Pour définir le degré de dilution nécessaire, il effectue des prélèvements au sein des rivières, des évacuations d’eaux usées et de différents points de la côte environnante.
Il est surpris par l’existence de « taches vierges » dans certaines des boîtes de Petri : mise en contact avec certains prélèvements, la bactérie ne se multiplie pas. Cette constatation l’incite à rechercher la présence d’éléments particuliers dans l’eau. C’est ainsi qu’il découvre une moisissure aquatique qui sécréte une substance antibiotique active sur le bacille typhique : la « mycétine » renommée plus tard céphalosporine C lorsque le micro-organisme sera classifié Cephalosporium acremonium. Le spectre d’activité se révèle différent et complémentaire de celui de la pénicilline.

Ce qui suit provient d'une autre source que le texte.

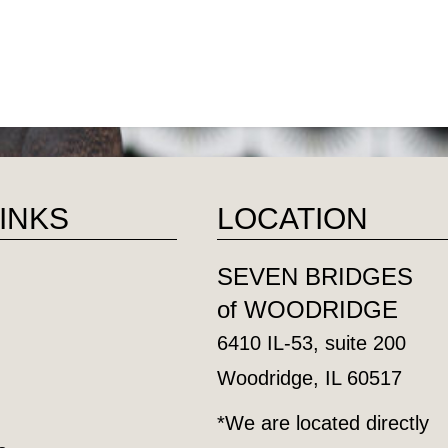
LINKS
LOCATION
SEVEN BRIDGES
of WOODRIDGE
6410 IL-53, suite 200
Woodridge, IL 60517
*We are located directly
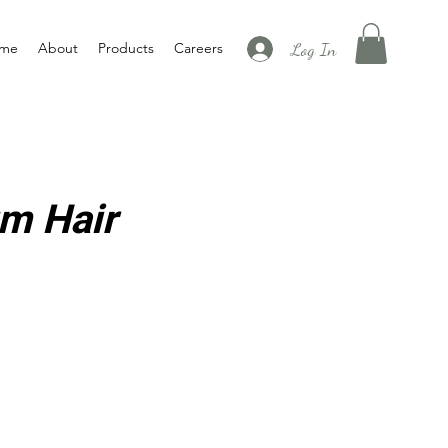
Log In
me
About
Products
Careers
m Hair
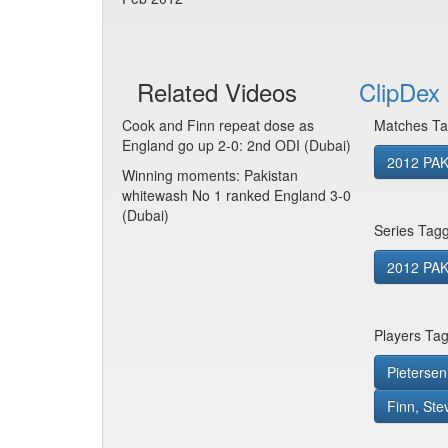
Related Videos
ClipDex 
Cook and Finn repeat dose as
Matches Ta
England go up 2-0: 2nd ODI (Dubai)
2012 PAK
Winning moments: Pakistan
whitewash No 1 ranked England 3-0
(Dubai)
Series Tag
2012 PAK
Players Ta
Pietersen
Finn, Ste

Pour prouver l’efficacité de cette substance – et comme c’est habituel à l’époque –, il s'auto-inocule Salmonella thyphi et en est guéri grâce à la « mycétine ». Entre 1943 et 1945, il recherche des financements pour produire l’antibiotique qu’il a découvert, mais la période est difficile pour les chercheurs en Italie.
Et après ?
Lorsque les forces britanniques d’occupation ont pris place en Sardaigne, un officier, ancien chercheur, venait passer quelques-unes de ses heures libres au laboratoire de Cagliari « pour garder la main ». C’est grâce à cet intermédiaire que des prélèvements sont parvenus au Pr Howard Florey, à Oxford.
Mais il a fallu encore 12 ans pour que l’équipe du Pr Edward P. Abraham produise pour la première fois de la céphalosporine C, le premier représentant d’une nouvelle famille d’antibiotiques. A ce jour, trois générations de céphalosporines ont été synthétisées et restent très utilisées en infectiologie.
Lire tous les articles « Médicaments et sérendipité »
Références
Bo G. Giuseppe Brotzu and the discovery of cephalosporins. Clin Microbiol Infect. 2000;6 Suppl 3:6-9. Abraham E, Newton G, Crawford K et coll.
Cephalosporin N: a new type of penicillin. Nature. 1953 Feb 21;171(4347):343.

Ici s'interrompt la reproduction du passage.